'It is hard to say, because so much depends upon the apathy of the Turks. They will probably allow them to cross the Danube before making an effort to stop them, and the thick of it may be in Bulgaria again. I shall be at the Danube to see the Russians cross—probably at Galatz. There are small towns south of the Danube of which the names will be historical by this time next year, and in all probability there are men who will have immortalized themselves before then, although they are quite unknown now. War is the path by which the world progresses.'
'I suppose the younger Skobeleff will do something wonderful. I know your admiration for him.'
'Yes. If he does not get killed before he is across the Danube. As a leader I admire him, but not as a strategist. There are other men I know of also who will come to the front, but in the Turkish army individuality is more important than in the Russian. The lower the standard of discipline the higher is the power of personal influence over an army. The Turks depend entirely upon the individual capabilities of a few men—Suleiman, Osman, Tefik, and a few others.'
Brenda was not listening with the attention she usually accorded to Theodore Trist, whatever the subject of his discourse might happen to be, and he knew it. She had a strange trick of lapsing into a stony silence at odd moments, and he rarely failed to detect the slight difference. Such fits of absorption were usually followed by the raising of some deep abstract question, or an opinion of personal bearing. It may have been mere chance that caused him to cease somewhat abruptly, and continue walking by her side in silence; or it is possible that he knew her humours as few people knew them. The question of a Russo-Turkish War had suddenly lost all interest, and he might as well have told his opinion to the winds as to this girl, who had, a moment earlier, been a most intelligent listener.

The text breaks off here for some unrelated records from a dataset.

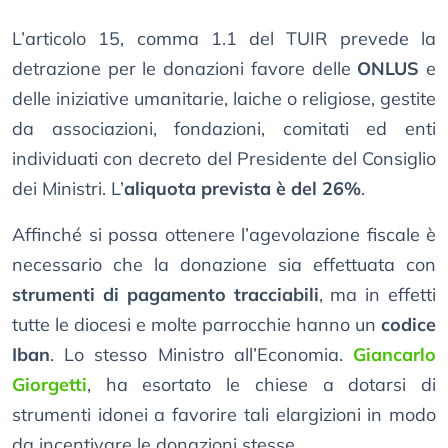
L’articolo 15, comma 1.1 del TUIR prevede la
detrazione per le donazioni favore delle
ONLUS
e
delle iniziative umanitarie, laiche o religiose, gestite
da associazioni, fondazioni, comitati ed enti
individuati con decreto del Presidente del Consiglio
dei Ministri. L’
aliquota prevista è del 26%
.
Affinché si possa ottenere l’agevolazione fiscale è
necessario che la donazione sia effettuata con
strumenti di pagamento tracciabili
, ma in effetti
tutte le diocesi e molte parrocchie hanno un
codice
Iban
. Lo stesso Ministro all’Economia.
Giancarlo
Giorgetti
, ha esortato le chiese a dotarsi di
strumenti idonei a favorire tali elargizioni in modo
da incentivare le donazioni stesse.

For some time they walked on without speaking. The soft turf of the so-called sea-wall, which was nothing else than an embankment, gave forth no sound beneath their feet. The tide was out, and the day being still, there came to their ears only a soft, murmuring, continuous song from the little waves.
At last Brenda turned a little and looked at him in her thoughtful, analytical way, as if to read on his features an answer to some question which had arisen in her mind.
'Yes,' said Trist, smiling at her gently. 'Go on. You are about to propound one of those very deep theories which invariably suggest themselves to you in the middle of my most interesting observations.'
She laughed rather guiltily as she shook her head in denial.
'No.... I was only ... wondering.'
'Wondering—?' he repeated interrogatively, but she omitted to answer his implied question, and he did not press it.